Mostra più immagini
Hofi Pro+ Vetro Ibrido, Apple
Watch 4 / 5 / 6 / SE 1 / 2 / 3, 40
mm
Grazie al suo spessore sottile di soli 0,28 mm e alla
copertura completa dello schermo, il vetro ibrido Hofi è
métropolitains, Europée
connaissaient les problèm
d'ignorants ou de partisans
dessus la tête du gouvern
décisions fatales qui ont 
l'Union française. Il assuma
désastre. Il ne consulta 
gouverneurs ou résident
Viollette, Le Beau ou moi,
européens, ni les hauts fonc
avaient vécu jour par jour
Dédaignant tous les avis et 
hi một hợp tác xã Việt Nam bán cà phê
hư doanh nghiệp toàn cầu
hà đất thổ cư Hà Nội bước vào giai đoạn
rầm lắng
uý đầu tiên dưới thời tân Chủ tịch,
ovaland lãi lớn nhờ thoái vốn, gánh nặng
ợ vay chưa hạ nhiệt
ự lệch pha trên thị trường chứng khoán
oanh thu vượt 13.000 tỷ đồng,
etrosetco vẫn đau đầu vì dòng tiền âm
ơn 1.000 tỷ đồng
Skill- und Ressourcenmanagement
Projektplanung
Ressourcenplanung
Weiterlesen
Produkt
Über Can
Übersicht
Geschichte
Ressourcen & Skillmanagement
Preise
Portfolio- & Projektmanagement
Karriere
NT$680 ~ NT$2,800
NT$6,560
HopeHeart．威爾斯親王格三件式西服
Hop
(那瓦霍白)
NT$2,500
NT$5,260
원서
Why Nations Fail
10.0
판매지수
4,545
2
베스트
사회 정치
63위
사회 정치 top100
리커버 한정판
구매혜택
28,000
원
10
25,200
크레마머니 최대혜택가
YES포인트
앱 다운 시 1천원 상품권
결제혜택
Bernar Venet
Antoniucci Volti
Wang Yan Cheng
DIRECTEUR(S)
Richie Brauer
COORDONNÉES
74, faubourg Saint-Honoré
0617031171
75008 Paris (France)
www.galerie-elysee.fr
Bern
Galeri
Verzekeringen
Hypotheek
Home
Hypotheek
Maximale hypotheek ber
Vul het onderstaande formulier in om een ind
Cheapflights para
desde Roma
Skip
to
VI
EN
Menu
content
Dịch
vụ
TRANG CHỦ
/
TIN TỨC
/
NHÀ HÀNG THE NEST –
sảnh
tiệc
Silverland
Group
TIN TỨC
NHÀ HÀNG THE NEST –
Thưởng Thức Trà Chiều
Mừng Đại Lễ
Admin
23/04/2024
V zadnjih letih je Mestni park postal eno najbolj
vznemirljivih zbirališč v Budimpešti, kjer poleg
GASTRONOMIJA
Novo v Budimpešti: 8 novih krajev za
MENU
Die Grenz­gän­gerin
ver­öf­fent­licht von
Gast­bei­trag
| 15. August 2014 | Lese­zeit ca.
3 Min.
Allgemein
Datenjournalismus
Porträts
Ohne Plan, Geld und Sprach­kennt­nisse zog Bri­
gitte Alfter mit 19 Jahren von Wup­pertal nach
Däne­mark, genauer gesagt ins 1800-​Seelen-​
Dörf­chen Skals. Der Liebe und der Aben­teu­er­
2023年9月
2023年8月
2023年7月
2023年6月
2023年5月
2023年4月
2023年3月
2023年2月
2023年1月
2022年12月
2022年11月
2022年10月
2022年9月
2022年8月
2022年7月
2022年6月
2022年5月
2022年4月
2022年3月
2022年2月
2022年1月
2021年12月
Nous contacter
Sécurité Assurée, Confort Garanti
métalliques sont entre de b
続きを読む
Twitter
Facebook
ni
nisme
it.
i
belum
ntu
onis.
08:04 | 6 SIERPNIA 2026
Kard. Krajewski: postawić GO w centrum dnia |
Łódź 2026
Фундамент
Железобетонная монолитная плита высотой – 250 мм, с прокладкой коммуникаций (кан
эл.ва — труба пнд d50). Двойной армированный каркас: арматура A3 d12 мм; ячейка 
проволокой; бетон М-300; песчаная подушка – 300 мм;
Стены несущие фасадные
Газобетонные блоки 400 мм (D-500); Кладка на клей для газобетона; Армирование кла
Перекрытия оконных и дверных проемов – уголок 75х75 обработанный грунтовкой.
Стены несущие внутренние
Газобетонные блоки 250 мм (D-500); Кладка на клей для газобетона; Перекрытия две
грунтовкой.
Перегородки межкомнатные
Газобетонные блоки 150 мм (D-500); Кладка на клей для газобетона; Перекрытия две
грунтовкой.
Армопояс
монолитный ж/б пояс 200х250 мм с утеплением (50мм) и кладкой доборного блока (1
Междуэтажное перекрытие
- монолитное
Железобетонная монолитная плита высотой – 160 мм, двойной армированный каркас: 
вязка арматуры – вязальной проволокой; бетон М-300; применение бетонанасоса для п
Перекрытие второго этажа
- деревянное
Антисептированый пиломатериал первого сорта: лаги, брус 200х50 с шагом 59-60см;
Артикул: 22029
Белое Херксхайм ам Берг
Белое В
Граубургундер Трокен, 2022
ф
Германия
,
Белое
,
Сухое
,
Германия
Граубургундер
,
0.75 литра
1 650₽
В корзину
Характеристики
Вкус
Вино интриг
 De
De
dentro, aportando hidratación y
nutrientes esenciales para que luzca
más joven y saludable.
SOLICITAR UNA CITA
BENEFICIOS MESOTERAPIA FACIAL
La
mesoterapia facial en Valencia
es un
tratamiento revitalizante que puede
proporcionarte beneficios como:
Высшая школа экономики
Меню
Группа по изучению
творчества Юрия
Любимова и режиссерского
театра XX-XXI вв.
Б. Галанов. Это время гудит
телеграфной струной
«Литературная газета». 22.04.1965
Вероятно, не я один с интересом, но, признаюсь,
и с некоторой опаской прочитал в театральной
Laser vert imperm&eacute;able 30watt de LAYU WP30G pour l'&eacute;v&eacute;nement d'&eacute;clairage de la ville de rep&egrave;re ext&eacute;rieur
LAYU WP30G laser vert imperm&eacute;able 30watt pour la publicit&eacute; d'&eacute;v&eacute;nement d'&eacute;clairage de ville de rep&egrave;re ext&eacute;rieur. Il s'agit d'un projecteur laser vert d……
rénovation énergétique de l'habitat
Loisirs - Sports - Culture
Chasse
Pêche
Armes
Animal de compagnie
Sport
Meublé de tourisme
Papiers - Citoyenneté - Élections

What to work on - Looking at the entries above, report how many of their lines include "đồng", and add nothing else.

Response below - 2